Quote the records that follow in full, leaving the pictures out.
*** INFORMATION
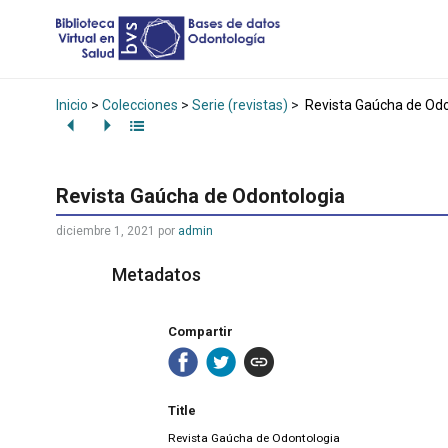
Inicio
>
Colecciones
>
Serie (revistas)
>
Revista Gaúcha de Odo
Revista Gaúcha de Odontologia
diciembre 1, 2021
por
admin
Metadatos
Compartir
Title
Revista Gaúcha de Odontologia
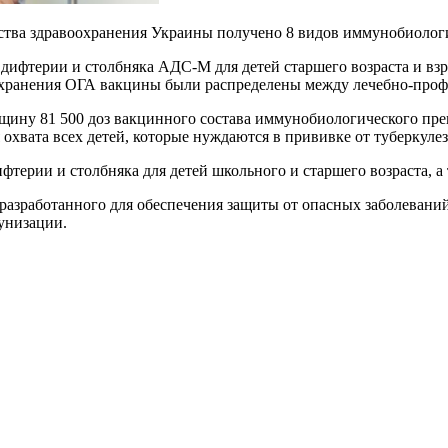
рства здравоохранения Украины получено 8 видов иммунобиологи
дифтерии и столбняка АДС-М для детей старшего возраста и взр
охранения ОГА вакцины были распределены между лечебно-про
у 81 500 доз вакцинного состава иммунобиологического препар
охвата всех детей, которые нуждаются в прививке от туберкулез
фтерии и столбняка для детей школьного и старшего возраста, а 
разработанного для обеспечения защиты от опасных заболевани
унизации.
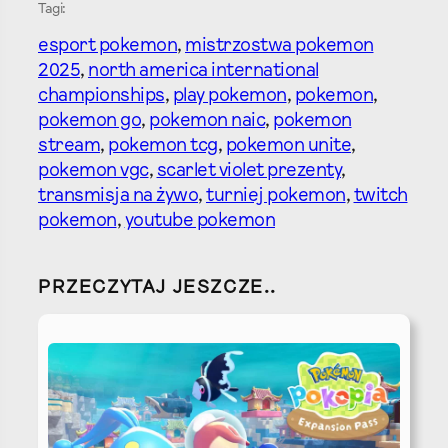
Tagi:
esport pokemon
, 
mistrzostwa pokemon
2025
, 
north america international
championships
, 
play pokemon
, 
pokemon
, 
pokemon go
, 
pokemon naic
, 
pokemon
stream
, 
pokemon tcg
, 
pokemon unite
, 
pokemon vgc
, 
scarlet violet prezenty
, 
transmisja na żywo
, 
turniej pokemon
, 
twitch
pokemon
, 
youtube pokemon
PRZECZYTAJ JESZCZE..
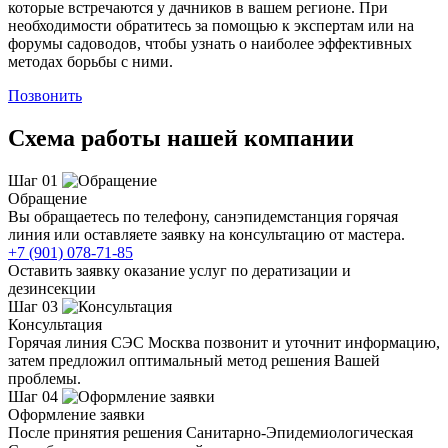
которые встречаются у дачников в вашем регионе. При
необходимости обратитесь за помощью к экспертам или на
форумы садоводов, чтобы узнать о наиболее эффективных
методах борьбы с ними.
Позвонить
Схема работы нашей компании
Шаг 01
Обращение
Вы обращаетесь по телефону, санэпидемстанция горячая
линия или оставляете заявку на консультацию от мастера.
+7 (901) 078-71-85
Оставить заявку оказание услуг по дератизации и
дезинсекции
Шаг 03
Консультация
Горячая линия СЭС Москва позвонит и уточнит информацию,
затем предложил оптимальный метод решения Вашей
проблемы.
Шаг 04
Оформление заявки
После принятия решения Санитарно-Эпидемиологическая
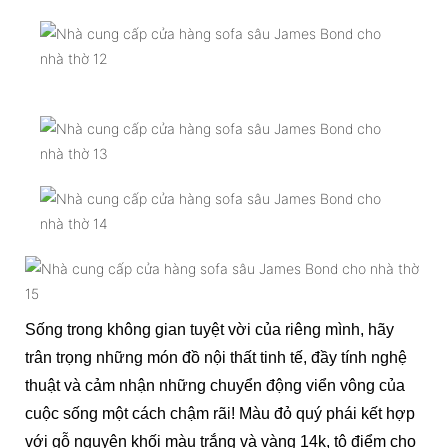
Sống trong không gian tuyệt vời của riêng mình, hãy
trân trọng những món đồ nội thất tinh tế, đầy tính nghệ
thuật và cảm nhận những chuyển động viển vông của
cuộc sống một cách chậm rãi! Màu đỏ quý phái kết hợp
với gỗ nguyên khối màu trắng và vàng 14k, tô điểm cho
******
* **WRITTEN SOLUTION**
Inicio
>
Colecciones
>
Serie (revistas)
>
Revista Gaúcha de Odo
Revista Gaúcha de Odontologia
diciembre 1, 2021
por
admin
Metadatos
Compartir
Title
Revista Gaúcha de Odontologia
рства здравоохранения Украины получено 8 видов иммунобиологи
дифтерии и столбняка АДС-М для детей старшего возраста и взр
охранения ОГА вакцины были распределены между лечебно-про
у 81 500 доз вакцинного состава иммунобиологического препар
охвата всех детей, которые нуждаются в прививке от туберкулез
фтерии и столбняка для детей школьного и старшего возраста, а 
разработанного для обеспечения защиты от опасных заболевани
унизации.
Tagi:
esport pokemon
, 
mistrzostwa pokemon
2025
, 
north america international
championships
, 
play pokemon
, 
pokemon
, 
pokemon go
, 
pokemon naic
, 
pokemon
stream
, 
pokemon tcg
, 
pokemon unite
, 
pokemon vgc
, 
scarlet violet prezenty
, 
transmisja na żywo
, 
turniej pokemon
, 
twitch
pokemon
, 
youtube pokemon
PRZECZYTAJ JESZCZE..
которые встречаются у дачников в вашем регионе. При
необходимости обратитесь за помощью к экспертам или на
форумы садоводов, чтобы узнать о наиболее эффективных
методах борьбы с ними.
Позвонить
Схема работы нашей компании
Шаг 01
Обращение
Вы обращаетесь по телефону, санэпидемстанция горячая
линия или оставляете заявку на консультацию от мастера.
+7 (901) 078-71-85
Оставить заявку оказание услуг по дератизации и
дезинсекции
Шаг 03
Консультация
Горячая линия СЭС Москва позвонит и уточнит информацию,
затем предложил оптимальный метод решения Вашей
проблемы.
Шаг 04
Оформление заявки
После принятия решения Санитарно-Эпидемиологическая
Sống trong không gian tuyệt vời của riêng mình, hãy
trân trọng những món đồ nội thất tinh tế, đầy tính nghệ
thuật và cảm nhận những chuyển động viển vông của
cuộc sống một cách chậm rãi! Màu đỏ quý phái kết hợp
với gỗ nguyên khối màu trắng và vàng 14k, tô điểm cho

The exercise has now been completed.